Come può uscire un quotidiano senza che sia graficamente organizzato? Certo, i giornalisti hanno qualche rudimento in materia, ma in questo caso la FNSI, spiega Pellegrino, li ha invitati “«a essere massimamente rispettosi dello sciopero dei lavoratori poligrafici» ad attenerci «scrupolosamente alle regole contrattuali evitando commistione di funzioni e rifiutando qualsiasi prestazione che non abbia esclusivo carattere giornalistico, ove fosse richiesta»”. E poi, dettaglio comunemente ignorato, i giornali in digitale sono l’esatta replica di quelli cartacei: se i secondi non vengono “realizzati”, lo sono anche i primi, molto semplice, finché quelli in digitale non avranno una propria fisionomia (ma siccome investire sui tablet costa, la replica al momento appare un buon compromesso tra colonizzazione e portafoglio).

Il lavoro dei poligrafici, dunque, appare insostituibile e capace non soltanto di paralizzare le mere tipografie, ma lo stesso lavoro di composizione del giornale, non facilmente appaltabile in emergenza ai giornalisti, già impegnati a scrivere. Con buona pace di Franco Bechis, che su Twitter ironizzava sul fatto che “i giornalisti li hanno pagati lo stesso per non fare il quotidiano, incredibile”. Uno sciopero congiunto di giornalisti e poligrafici sarebbe stato senza dubbio meno “incredibile” e più credibile.
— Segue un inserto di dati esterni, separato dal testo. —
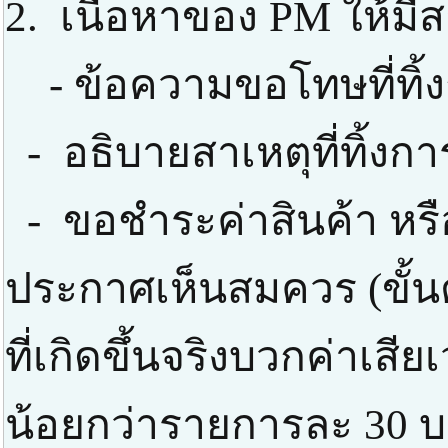
2. เนื้อหาของ PM ให้มีส
- ข้อความขอโทษที่ทิ้
- อธิบายสาเหตุที่ทิ้งก
- ขอชำระค่าสินค้า หรือ
ประกาศเห็นสมควร (ขั้นต่
ที่เกิดขึ้นจริงบวกค่าเสี
น้อยกว่ารายการละ 30 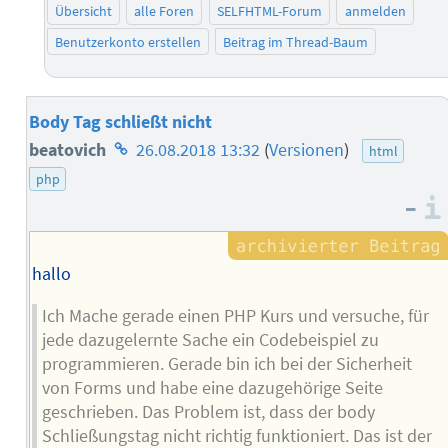
Übersicht
alle Foren
SELFHTML-Forum
anmelden
Benutzerkonto erstellen
Beitrag im Thread-Baum
Body Tag schließt nicht
Homepage
beatovich
26.08.2018 13:32
(
Versionen
)
html
des
php
–
Autors
hallo
Ich Mache gerade einen PHP Kurs und versuche, für
jede dazugelernte Sache ein Codebeispiel zu
programmieren. Gerade bin ich bei der Sicherheit
von Forms und habe eine dazugehörige Seite
geschrieben. Das Problem ist, dass der body
Schließungstag nicht richtig funktioniert. Das ist der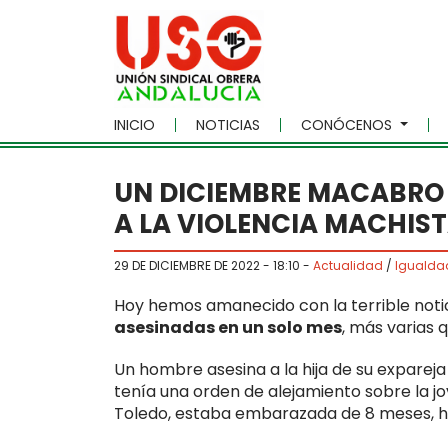
Skip to main content
INICIO
NOTICIAS
CONÓCENOS
UN DICIEMBRE MACABRO 
A LA VIOLENCIA MACHIS
29 DE DICIEMBRE DE 2022 - 18:10
-
Actualidad
/
Igualda
Hoy hemos amanecido con la terrible notic
asesinadas en un solo mes
, más varias 
Un hombre asesina a la hija de su expareja
tenía una orden de alejamiento sobre la j
Toledo, estaba embarazada de 8 meses, ha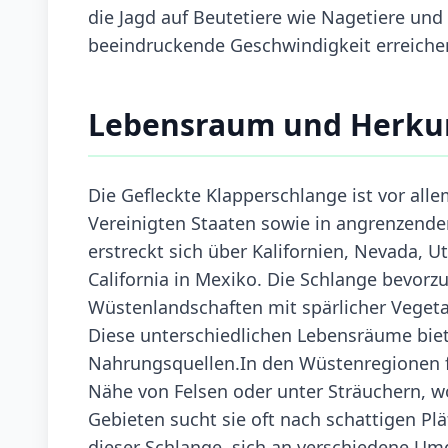
die Jagd auf Beutetiere wie Nagetiere und
beeindruckende Geschwindigkeit erreichen,
Lebensraum und Herku
Die Gefleckte Klapperschlange ist vor al
Vereinigten Staaten sowie in angrenzende
erstreckt sich über Kalifornien, Nevada, 
California in Mexiko. Die Schlange bevorz
Wüstenlandschaften mit spärlicher Vegeta
Diese unterschiedlichen Lebensräume biet
Nahrungsquellen.In den Wüstenregionen fi
Nähe von Felsen oder unter Sträuchern, wo
Gebieten sucht sie oft nach schattigen P
dieser Schlange, sich an verschiedene Um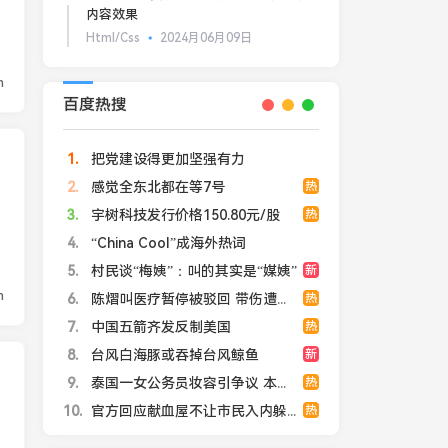
内容效果
Html/Css
2024月06月09日
n
百度热搜
1
把党建设得更加坚强有力
2
感觉全东北都在等7号
热
3
宇树科技发行价格150.80元/股
热
4
“China Cool”成海外热词
5
村民谈“梅姨”：叫的其实是“媒姨”
新
n
6
陈熠叫医疗暂停被驳回 带伤遭逆转
热
7
中国五箭齐发反制美国
热
8
台风白海豚或吞掉台风鲸鱼
新
9
泰国一女公务员妆容引争议 本人回应
热
10
官方回应献血屋不让市民入内躲雨
热
点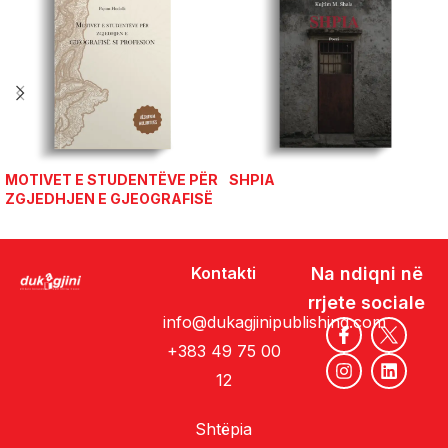
MOTIVET E STUDENTËVE PËR
SHPIA
ZGJEDHJEN E GJEOGRAFISË
SI PROFESION
Kontakti
Na ndiqni në
rrjete sociale
info@dukagjinipublishing.com
+383 49 75 00
12
Shtëpia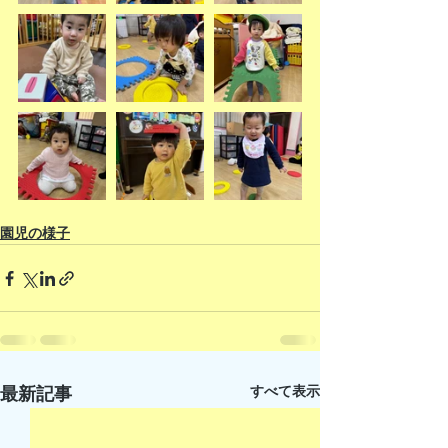
園児の様子
すべて表示
最新記事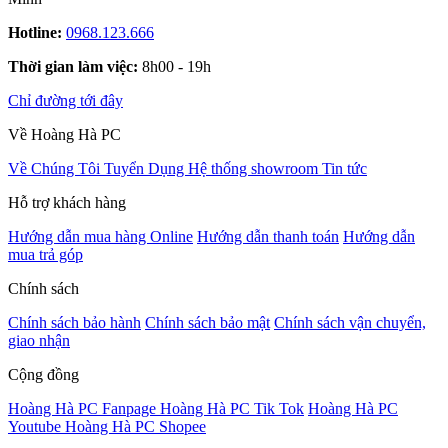
Hotline:
0968.123.666
Thời gian làm việc:
8h00 - 19h
Chỉ đường tới đây
Về Hoàng Hà PC
Về Chúng Tôi
Tuyển Dụng
Hệ thống showroom
Tin tức
Hỗ trợ khách hàng
Hướng dẫn mua hàng Online
Hướng dẫn thanh toán
Hướng dẫn
mua trả góp
Chính sách
Chính sách bảo hành
Chính sách bảo mật
Chính sách vận chuyển,
giao nhận
Cộng đồng
Hoàng Hà PC Fanpage
Hoàng Hà PC Tik Tok
Hoàng Hà PC
Youtube
Hoàng Hà PC Shopee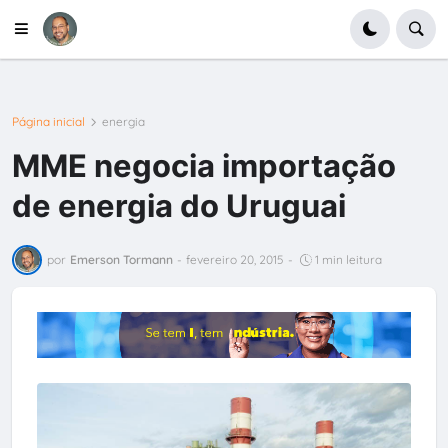
Página inicial
energia
MME negocia importação
de energia do Uruguai
por
Emerson Tormann
-
fevereiro 20, 2015
-
1 min leitura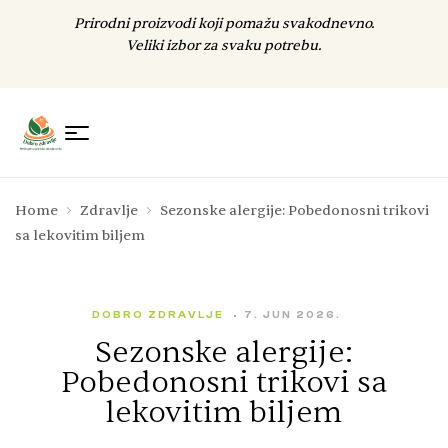
Prirodni proizvodi koji pomažu svakodnevno.
Veliki izbor za svaku potrebu.
Home
Zdravlje
Sezonske alergije: Pobedonosni trikovi
sa lekovitim biljem
DOBRO ZDRAVLJE
7. JUN 2026.
Sezonske alergije:
Pobedonosni trikovi sa
lekovitim biljem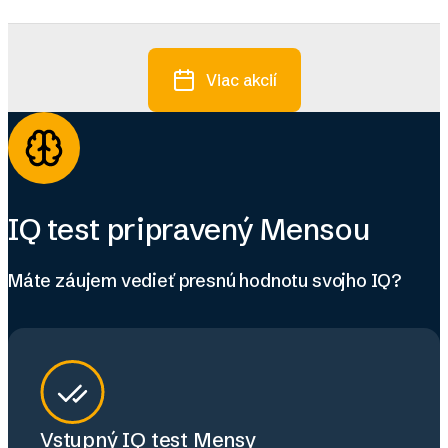
Viac akcií
IQ test pripravený Mensou
Máte záujem vedieť presnú hodnotu svojho IQ?
Vstupný IQ test Mensy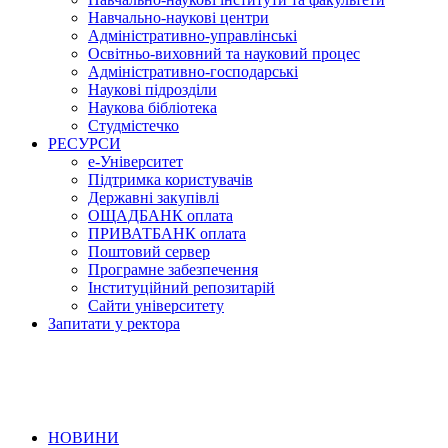
Навчально-наукові центри
Адміністративно-управлінські
Освітньо-виховний та науковий процес
Адміністративно-господарські
Наукові підрозділи
Наукова бібліотека
Студмістечко
РЕСУРСИ
е-Університет
Підтримка користувачів
Державні закупівлі
ОЩАДБАНК оплата
ПРИВАТБАНК оплата
Поштовий сервер
Програмне забезпечення
Інституційний репозитарій
Сайти університету
Запитати у ректора
НОВИНИ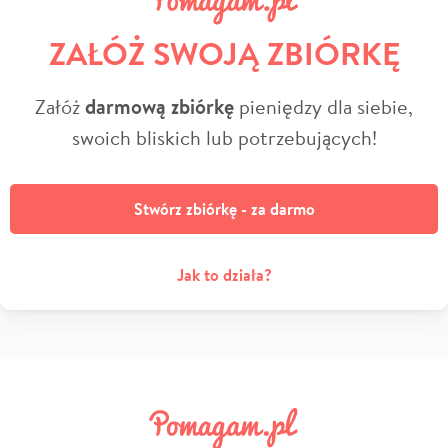
ZAŁÓŻ SWOJĄ ZBIÓRKĘ
Załóż
darmową zbiórkę
pieniędzy dla siebie,
swoich bliskich lub potrzebujących!
Stwórz zbiórkę - za darmo
Jak to działa?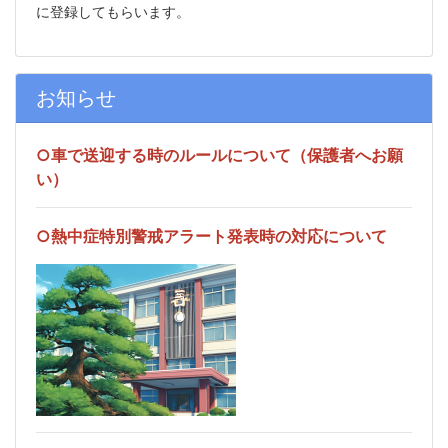
に登録してもらいます。
お知らせ
○車で送迎する時のルールについて（保護者へお願
い）
○熱中症特別警戒アラート発表時の対応について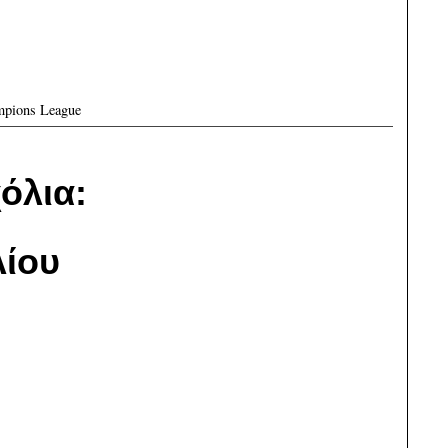
pions League
όλια:
ίου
Tutto questo può suonare terribilmente arcaico nell’epoca moderna dominata da tecnologia e digitale, che uno sciopero paralizzi tipografie e contemporaneamente renda vano il piano B di bypassare le edicole offrendo comunque un servizio. Già, proprio le edicole, come al solito ignorate, e per forza di cose avvertite fuori tempo, si vedono ridurre l’appeal distributivo e ovviamente i ricavi, con i clienti indecisi se rinunciare al proprio quotidiano preferito o ripiegare sulle seconde scelte. Il Giornale, Libero, Italia Oggi, il già citato Foglio, Il Tempo sono tranquillamente usciti, dimostrando disonorevoli spaccature nel corpo lavorativo e sfuggendo al silenzio con qualche escamotage. Come Europa, che ha chiuso il numero di oggi alle 19.30 di ieri anticipando il via delle braccia incrociate, e – incredibilmente – Il Manifesto, che con l’editoriale di Valentino Parlato istituisce il concetto di “protesta lavorativa”, resasi necessaria per non affondare definitivamente.